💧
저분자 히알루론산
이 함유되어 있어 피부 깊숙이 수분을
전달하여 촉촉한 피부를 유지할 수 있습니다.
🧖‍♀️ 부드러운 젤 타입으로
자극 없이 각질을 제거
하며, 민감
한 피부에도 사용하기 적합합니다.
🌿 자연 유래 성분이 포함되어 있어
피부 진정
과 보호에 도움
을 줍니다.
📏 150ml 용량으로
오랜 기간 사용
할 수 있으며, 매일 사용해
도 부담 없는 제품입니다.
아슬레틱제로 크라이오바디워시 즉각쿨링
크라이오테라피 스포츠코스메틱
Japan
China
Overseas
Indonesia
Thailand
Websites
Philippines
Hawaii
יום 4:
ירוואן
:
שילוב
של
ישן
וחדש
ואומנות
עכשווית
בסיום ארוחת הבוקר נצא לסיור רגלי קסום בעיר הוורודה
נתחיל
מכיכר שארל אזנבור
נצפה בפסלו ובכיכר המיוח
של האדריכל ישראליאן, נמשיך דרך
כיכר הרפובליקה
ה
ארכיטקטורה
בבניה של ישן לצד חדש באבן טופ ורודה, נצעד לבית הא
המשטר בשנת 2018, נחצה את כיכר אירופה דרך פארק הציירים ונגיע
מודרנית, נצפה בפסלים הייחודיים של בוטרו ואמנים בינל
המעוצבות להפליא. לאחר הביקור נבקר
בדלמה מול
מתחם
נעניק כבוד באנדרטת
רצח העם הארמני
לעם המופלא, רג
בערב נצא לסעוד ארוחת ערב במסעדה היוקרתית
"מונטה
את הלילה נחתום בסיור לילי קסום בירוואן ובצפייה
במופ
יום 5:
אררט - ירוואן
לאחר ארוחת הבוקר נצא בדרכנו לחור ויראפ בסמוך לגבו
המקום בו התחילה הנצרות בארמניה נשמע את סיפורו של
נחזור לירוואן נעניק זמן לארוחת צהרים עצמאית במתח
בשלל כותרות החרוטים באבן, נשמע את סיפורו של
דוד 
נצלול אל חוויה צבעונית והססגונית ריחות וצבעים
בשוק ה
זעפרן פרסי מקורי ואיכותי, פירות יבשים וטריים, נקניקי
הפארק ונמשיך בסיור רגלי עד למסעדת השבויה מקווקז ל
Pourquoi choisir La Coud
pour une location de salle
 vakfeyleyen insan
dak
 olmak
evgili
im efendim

◆ ◆ ◆ ◆ ◆ ◆ ◆

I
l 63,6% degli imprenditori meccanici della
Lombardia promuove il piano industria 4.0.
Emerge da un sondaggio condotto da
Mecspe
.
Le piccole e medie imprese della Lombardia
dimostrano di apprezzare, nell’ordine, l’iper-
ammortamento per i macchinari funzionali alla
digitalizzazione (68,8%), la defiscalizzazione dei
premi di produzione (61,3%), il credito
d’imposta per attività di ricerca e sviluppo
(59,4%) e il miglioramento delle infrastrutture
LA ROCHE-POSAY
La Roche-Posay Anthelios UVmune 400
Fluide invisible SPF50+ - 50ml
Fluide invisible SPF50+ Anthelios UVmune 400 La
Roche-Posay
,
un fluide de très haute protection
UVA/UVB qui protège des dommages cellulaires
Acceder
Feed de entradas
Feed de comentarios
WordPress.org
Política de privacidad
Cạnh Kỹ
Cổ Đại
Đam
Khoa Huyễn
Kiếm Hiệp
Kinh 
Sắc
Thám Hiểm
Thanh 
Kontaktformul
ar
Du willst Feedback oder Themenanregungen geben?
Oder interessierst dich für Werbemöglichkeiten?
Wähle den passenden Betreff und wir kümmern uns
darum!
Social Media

◆ ◆ ◆ ◆ ◆ ◆ ◆

TASK GOAL — Determine how many lines in the records contain "della", and reply with the number only.

RESULT OF THE TASK — 2